I guess one approach would be to examine the Encode module and strip out the functions and constants used for the “decode ('UTF-8', $_, Encode::FB_CROAK)” call. I am not sufficiently familiar with Unicode and Perl modules to do this. Maybe somebody else is capable of doing this or know a similar, safe “native” way of doing the UTF-8 conversion?
UPDATE:
I prefer keeping things non-modular, because then the only black-box is Perl's own compiler (unless of course you dig down into the module libs).
Sometimes you see large modules being replaced with a few specific lines of code.

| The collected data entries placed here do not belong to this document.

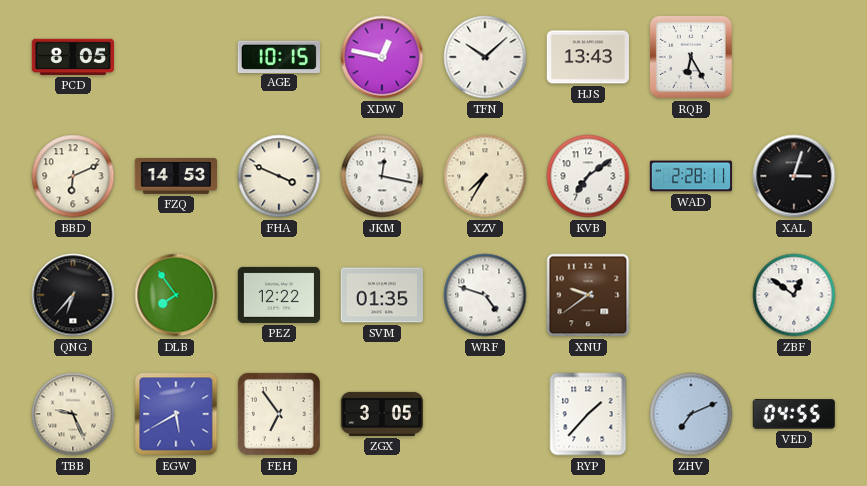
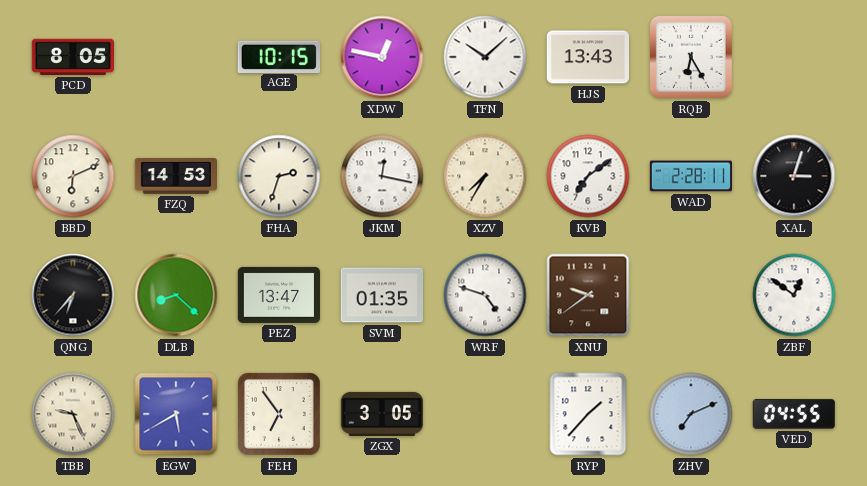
FHA: 3:49 -> 2:33
DLB: 7:54 -> 8:22
PEZ: 12:22 -> 13:47
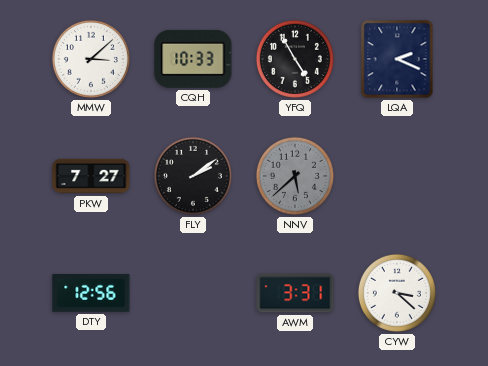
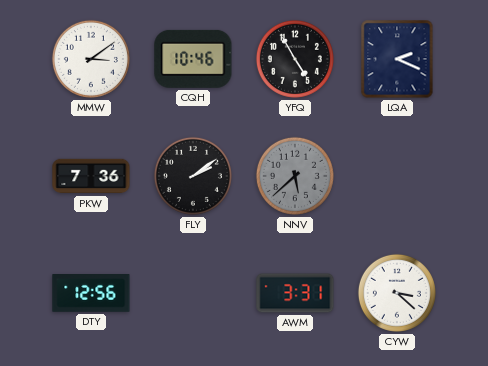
MMW: 3:08 -> 3:09
CQH: 10:33 -> 10:46
PKW: 7:27 -> 7:36
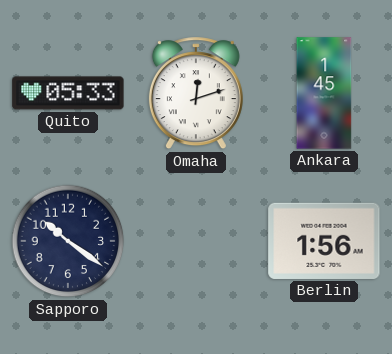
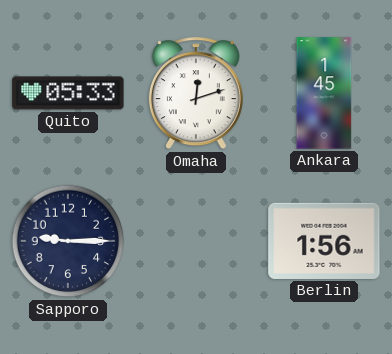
Sapporo: 10:21 -> 9:15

For example, instead of the CGI.pm module (which people are also in love with), one can use the following for parsing AJAX posts:
my %Input;
if ($ENV{CONTENT_LENGTH}) {
read (STDIN, $_, $ENV{CONTENT_LENGTH});
foreach (split (/&/)) {
tr/+/ /; s/%([a-fA-F0-9]{2})/pack("C", hex($1))/eg;
if (m{^(\w+)=\s*(.*?)\s*$}s) { $Input{$1} = $2; }
else { die ("bad input ($_)"); }
}
}
In a similar way, it would be great if one could extract or replicate Encode's UTF-8 decode function.
Don't pre-optimize. Do it the conventional way first then profile and benchmark later to see where you need to optimize. People usually waste all their time somewhere else, so starting off blindfolded and hadcuffed doesn't give you any benefit.
Don't be afraid of modules. The point of mod_perl is to load up everything as few times as possible so the startup time and module loading time are insignificant.
Don't use escape() to create your posted data. This isn't compatible with URL-encoding, it's a mutant JavaScript oddity which should normally never be used. One of the defects is that it will encode non-ASCII characters to non-standard %uNNNN sequences based on UTF-16 code units, instead of standard URL-encoded UTF-8. Your current code won't be able to handle that.
You should typically use encodeURIComponent() instead.
If you must URL-decode posted input yourself rather than using a form library (and this does mean you won't be able to handle multipart/form-data), you will need to convert + symbols to spaces before replacing %-sequences. This replacement is standard in form submissions (though not elsewhere in URL-encoded data).
To ensure input is valid UTF-8 if you really don't want to use a library, try this regex. It also excludes some control characters (you may want to tweak it to exclude more).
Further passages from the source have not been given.